Ok guys, you can stop now. I haven't even begun and your showing all this good stuff. I think I'm in trouble seeing all that is out there. Brett, stop it your such a tease. sp?
I made up my mind I'm starting out with the D80 like Koru.
The glass is what is going to get me addicted. hehe


----------



## fishphoto (Mar 3, 2005)

James - did you get your 70-200 yesterday?


----------



## Gator_Nutz (Sep 27, 2006)

Actually no. The 24-70 is at UPS and I will pick it up tomorrow. I ordered it from B&H.
The 70-200 was ordered through Amazon after they sent me an email alert saying it was in stock again. I ordered it immediately that morning.Then I received an email saying it was shipping the next day. Like an idiot, I believed that but I never received an email from Ritz, where it was actually coming from, saying that it had actually shipped. I was just assuming, which I should know better. So I went to the Ritz website along with my order number and it said that the lens was once again back ordered. I contacted them and they told me it should be back in stock in a week or two. I cancelled the order. I am glad really because on impulse, and trying to get the lens without really thinking, I made the order with Amazon, not caring that the cost was almost $200 more than what B&H asks for the same lens when it's in stock. Anyway, long story short, the mixup gave me some time to think logically and determine whether I really need the 70-200 or just want it really bad. Right now I think I just want it a lot more than I really need it. I do have the 70-300 already. It's not f/2.8 however but it's still a decent lens for my use. So I am currently mulling it all over on whether to order it now from B&H, as they show that it is currently in stock, or wait awhile and get it later. I'll let you know whether lust or wisdom wins out in this instance I just need to quit going over to that darned B&H website and seeing it sitting there "In Stock".


----------



## fishphoto (Mar 3, 2005)

I can let you shoot through mine sometime if you would like. In all honesty, it is my favorite lens. If I could only have one lens, the 70-200 would be it.


----------



## Gator_Nutz (Sep 27, 2006)

Hey. You're not helping matters here I would like to give it a try though next time we meet up...if I haven't already ordered it by then.


----------



## stargazer (May 24, 2004)

Lets see here, 10 min to set the camera up, mount on tripod, attach adapter tube and lens, Set ISO, Check F stop, Toy with settings to get the Histogram to show a good balance, Focus, focus, focus....Shoot,......Camera shake, focus again, focus....shoot......all that to not even get the same quality of picture Arlon gets from shooting from a moving truck, one handed, with maybe 50 dallars of equiptment.........:headknock :biggrin:


Arlon said:


> You don't need all those fancy shmancy lenses anyway.

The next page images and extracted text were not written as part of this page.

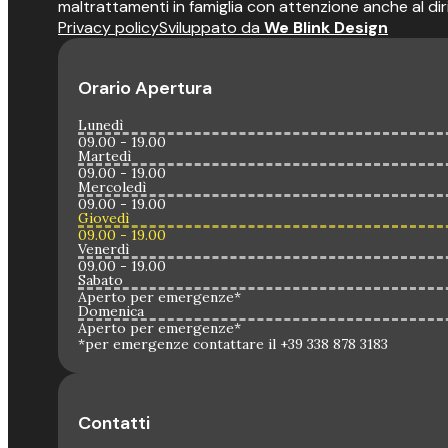
maltrattamenti in famiglia con attenzione anche al dir
Privacy policy
Sviluppato da
We Blink Design
Orario Apertura
Lunedì
09.00 - 19.00
Martedì
09.00 - 19.00
Mercoledì
09.00 - 19.00
Giovedì
09.00 - 19.00
Venerdì
09.00 - 19.00
Sabato
Aperto per emergenze*
Domenica
Aperto per emergenze*
*per emergenze contattare il +39 338 878 3183
Contatti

I got a kiron 28-210 for $12, vivitar 2x adapter for $5 and tamrico 2x adapter for $8, stick them all togather on a second hand camera and get shots like this HERE shooting offhand out the window of my truck while driving 70mph down a dirt road (wife had the wheel).. It's more technique than equipment, that's what my wife keeps telling me anyway. Hmmm, maybe she's just trying to make me feel better??


----------



## fishphoto (Mar 3, 2005)

stargazer said:


> Lets see here, 10 min to set the camera up, mount on tripod, attach adapter tube and lens, Set ISO, Check F stop, Toy with settings to get the Histogram to show a good balance, Focus, focus, focus....Shoot,......Camera shake, focus again, focus....shoot......all that to not even get the same quality of picture Arlon gets from shooting from a moving truck, one handed, with maybe 50 dallars of equiptment.........:headknock :biggrin:


If I could pull that off, I'd sell all my gear in a heartbeat!


----------



## Arlon (Feb 8, 2005)

Brett, I'll trade you my 28-210 kiron for that new 600mm boat anchor you're lugging around all over the place..
Save some wear and tear on your shoulder too! Heck I'll even throw in an 
old Corvette just for fun.. (-:}

It's no Heron but HERE'S a 100% crop of a bird that's up on the power lines in the neighbors backyard. I shot this with my trusty trio but I did use duct tape between the teleconverters to reduce flexing. I used a beer keg I was working on for a rest..


----------



## fishphoto (Mar 3, 2005)

Arlon said:


> Brett, I'll trade you my 28-210 kiron for that new 600mm boat anchor you're lugging around all over the place..
> Save some wear and tear on your shoulder too! Heck I'll even throw in an
> old Corvette just for fun.. (-:}
> 
> It's no Heron but HERE'S a 100% crop of a bird that's up on the power lines in the neighbors backyard. I shot this with my trusty trio but I did use duct tape between the teleconverters to reduce flexing. I used a beer keg I was working on for a rest..


Very tempting offer, but I think the 600 has embedded itself in my shoulder and I can't seem to remove it. Maybe I can just leave it on my shoulder for others to use and I can start a new career as a self-propelled tripod


----------



## Gator_Nutz (Sep 27, 2006)

OK I just received an email from B&H and guess what? They have the 70-200 f/2.8 VR in stock again. I ordered it. Paid $35 for 2-day air. I need help bad.


----------



## fishphoto (Mar 3, 2005)

You won't regret it - I promise!


----------